Someone in the United States has a heart attack every 40 seconds, according to the CDC. That adds up to roughly 805,000 heart attacks per year in the U.S. alone, making it one of the most common serious medical emergencies Americans face. Globally, about 3 million people experience a heart attack each year.
Heart Attacks by the Numbers
Heart disease remains the leading cause of death in the United States, and heart attacks account for a large share of that toll. Of those 805,000 annual events, about 1 in 5 are “silent,” meaning the heart muscle is damaged but the person doesn’t recognize the symptoms or doesn’t have typical ones. These silent heart attacks are often discovered later during routine testing, sometimes after permanent damage has already occurred.
The 30-day mortality rate after a heart attack is roughly 30%. Among those who survive the initial event, the outlook improves considerably but remains serious. One-year survival sits at about 88%, dropping to 78% at five years and 74% at seven years. These numbers reflect the reality that a heart attack is not a single event you simply recover from. It signals underlying disease that continues to pose risks for years afterward.
How Age and Sex Affect Your Risk
Heart attacks are not evenly distributed across the population. Men develop coronary heart disease, the condition that leads to most heart attacks, years earlier than women. A large, long-term study from Northwestern Medicine tracked when men and women hit key risk thresholds and found that the gap starts opening around age 35. From that point on, men’s risk rises faster and stays higher through midlife.
To put a number on it: men reached 5% incidence of major cardiovascular events (heart attack, stroke, or heart failure) at about age 50.5, while women didn’t reach that same threshold until age 57.5, roughly seven years later. For coronary heart disease specifically, the gap was even wider. Men hit 2% incidence more than a decade before women did. Stroke rates, by contrast, were similar between the sexes.
This doesn’t mean younger women are immune. Heart attacks in women under 50 are less common but tend to be underrecognized because both patients and doctors may not expect them. After menopause, women’s risk climbs sharply and begins to converge with men’s.
Differences Across Racial and Ethnic Groups
Heart attack rates vary meaningfully by race and ethnicity, driven by a combination of risk factor prevalence, access to care, and socioeconomic conditions. Black Americans face some of the starkest disparities. While overall coronary heart disease prevalence in Black men (7.2%) is slightly lower than in white men (7.8%), Black women have notably higher prevalence than white women (7.0% vs. 4.6%). Rates of acute coronary events in the Black community have been much higher than in other racial groups, with Black women experiencing heart attacks at rates that exceed those of white men.
Despite lower overall prevalence, death rates from coronary heart disease remain higher in Black Americans than in white Americans. The rate of premature heart disease death is particularly elevated among Black men and women, and outcomes after major cardiac procedures tend to be worse.
Hispanic Americans present a somewhat puzzling pattern researchers call the “Hispanic paradox.” Despite carrying a heavier burden of traditional risk factors like diabetes and obesity, and facing greater socioeconomic disadvantage, Hispanic Americans are less likely to develop coronary heart disease and less likely to die from it compared to non-Hispanic white Americans. Coronary heart disease prevalence sits at about 6.7% for Hispanic men and 5.9% for Hispanic women.

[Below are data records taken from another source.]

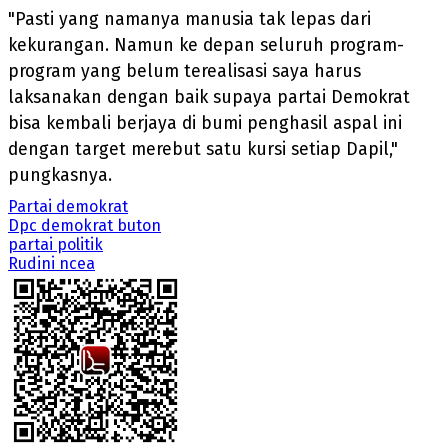
"Pasti yang namanya manusia tak lepas dari
kekurangan. Namun ke depan seluruh program-
program yang belum terealisasi saya harus
laksanakan dengan baik supaya partai Demokrat
bisa kembali berjaya di bumi penghasil aspal ini
dengan target merebut satu kursi setiap Dapil,"
pungkasnya.
Partai demokrat
Dpc demokrat buton
partai politik
Rudini ncea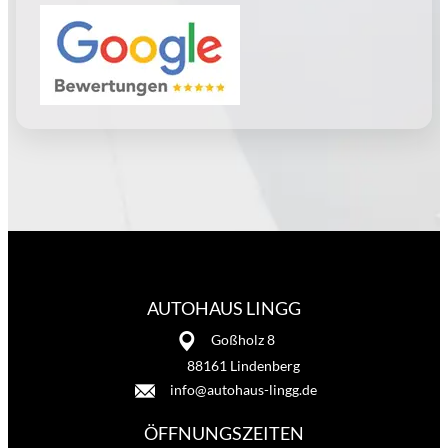
AUTOHAUS LINGG
Goßholz 8
88161 Lindenberg
info@autohaus-lingg.de
ÖFFNUNGSZEITEN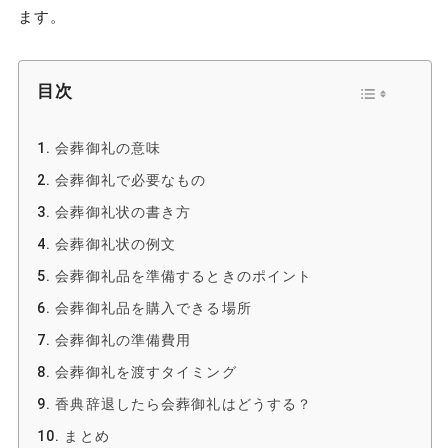
ます。
目次
会葬御礼の意味
会葬御礼で必要なもの
会葬御礼状の書き方
会葬御礼状の例文
会葬御礼品を準備するときのポイント
会葬御礼品を購入できる場所
会葬御礼の準備費用
会葬御礼を渡すタイミング
香典辞退したら会葬御礼はどうする？
まとめ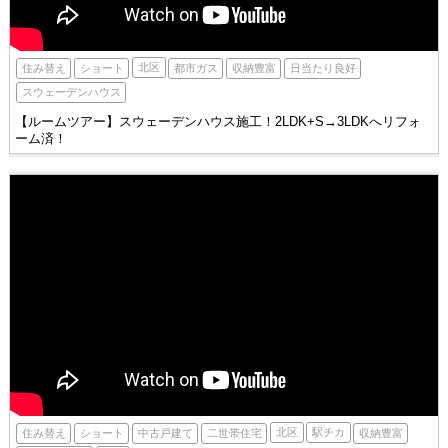
北区
住み替え
ショート
都市ガス
収納豊富
日当たり良好
スウェーデンハウス
【ルームツアー】スウェーデンハウス施工！2LDK+S→3LDKへリフォ
ーム済！
北区
駅チカ
住み替え
ショート
収納豊富
中古戸建て
二世帯住宅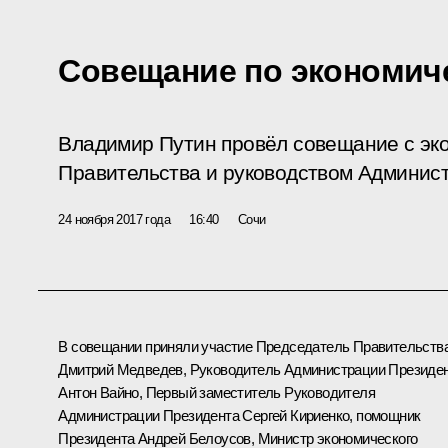
Совещание по экономич
Владимир Путин провёл совещание с эк
Правительства и руководством Админис
24 ноября 2017 года
16:40
Сочи
В совещании приняли участие Председатель Правительств
Дмитрий Медведев
, Руководитель Администрации Президе
Антон Вайно
, Первый заместитель Руководителя
Администрации Президента
Сергей Кириенко
, помощник
Президента
Андрей Белоусов
, Министр экономического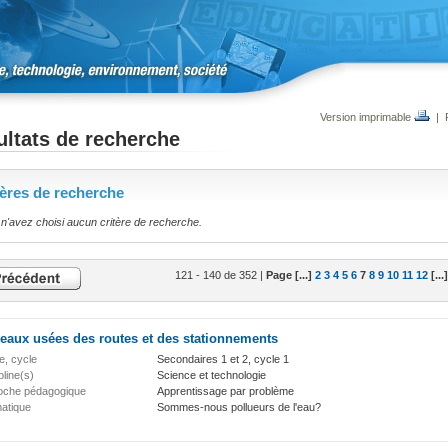
Version imprimable
|
ltats de recherche
tères de recherche
n'avez choisi aucun critère de recherche.
121 - 140 de 352 |
Page [...]
2
3
4
5
6
7
8
9
10
11
12
[...]
eaux usées des routes et des stationnements
e, cycle
Secondaires 1 et 2, cycle 1
pline(s)
Science et technologie
oche pédagogique
Apprentissage par problème
atique
Sommes-nous pollueurs de l'eau?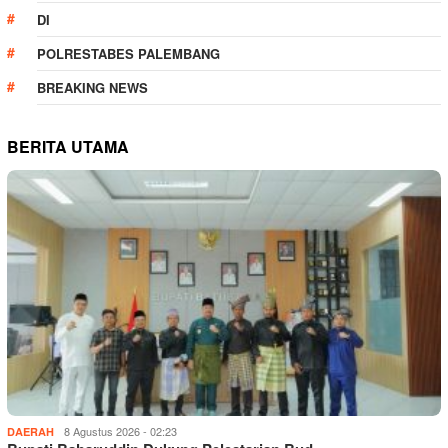
DI
POLRESTABES PALEMBANG
BREAKING NEWS
BERITA UTAMA
8 Agustus 2026 - 02:23
DAERAH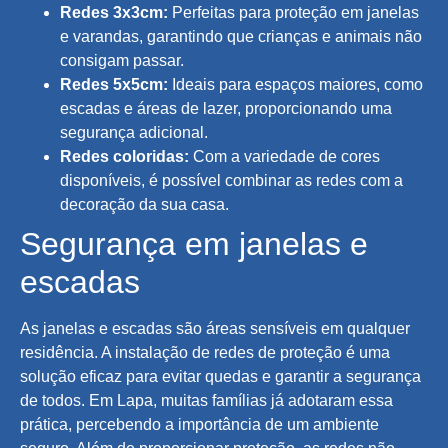
Redes 3x3cm:
Perfeitas para proteção em janelas
e varandas, garantindo que crianças e animais não
consigam passar.
Redes 5x5cm:
Ideais para espaços maiores, como
escadas e áreas de lazer, proporcionando uma
segurança adicional.
Redes coloridas:
Com a variedade de cores
disponíveis, é possível combinar as redes com a
decoração da sua casa.
Segurança em janelas e
escadas
As janelas e escadas são áreas sensíveis em qualquer
residência. A instalação de redes de proteção é uma
solução eficaz para evitar quedas e garantir a segurança
de todos. Em Lapa, muitas famílias já adotaram essa
prática, percebendo a importância de um ambiente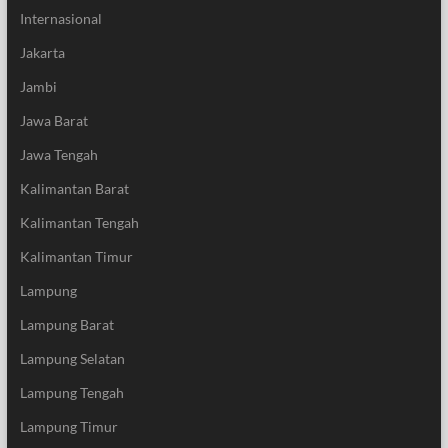
Internasional
Jakarta
Jambi
Jawa Barat
Jawa Tengah
Kalimantan Barat
Kalimantan Tengah
Kalimantan Timur
Lampung
Lampung Barat
Lampung Selatan
Lampung Tengah
Lampung Timur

Asian Americans as a whole have the lowest coronary heart disease prevalence at roughly 3.7%, but that average masks significant variation within the group. Asian-Indian men and women and Filipino men carry a disproportionately high share of heart disease deaths relative to other Asian subgroups.
What Happens After a First Heart Attack
Surviving a heart attack lowers the bar for having another one. In a long-term study following patients for an average of 8.6 years, 33% of people who had a cardiac event went on to have a recurrent heart attack, while 9% had a stroke. A separate analysis found a cumulative recurrence rate of about 14% for a second heart attack within six years.
The long-term picture is sobering. Roughly one-third of people who have a heart attack will eventually die from heart-related causes, and about two-thirds of survivors never fully return to their previous level of health. This reflects both the permanent heart muscle damage from the initial event and the ongoing progression of the underlying artery disease that caused it.
Silent Heart Attacks Are More Common Than You Think
That 1-in-5 statistic for silent heart attacks deserves extra attention because it means a significant portion of heart attacks go completely unnoticed at the time they happen. You might attribute the symptoms to indigestion, fatigue, or a bad night’s sleep. Some people have no noticeable symptoms at all. The damage still occurs: heart muscle cells die, scar tissue forms, and the heart’s pumping ability can be permanently reduced.
Silent heart attacks are more common in people with diabetes, who may have nerve damage that blunts chest pain signals. They’re also more common in older adults. Many are discovered only when an electrocardiogram or imaging study performed for another reason reveals the telltale signs of prior damage. By that point, the window for acute treatment has long closed, but identifying the damage still matters because it changes how aggressively doctors manage your cardiovascular risk going forward.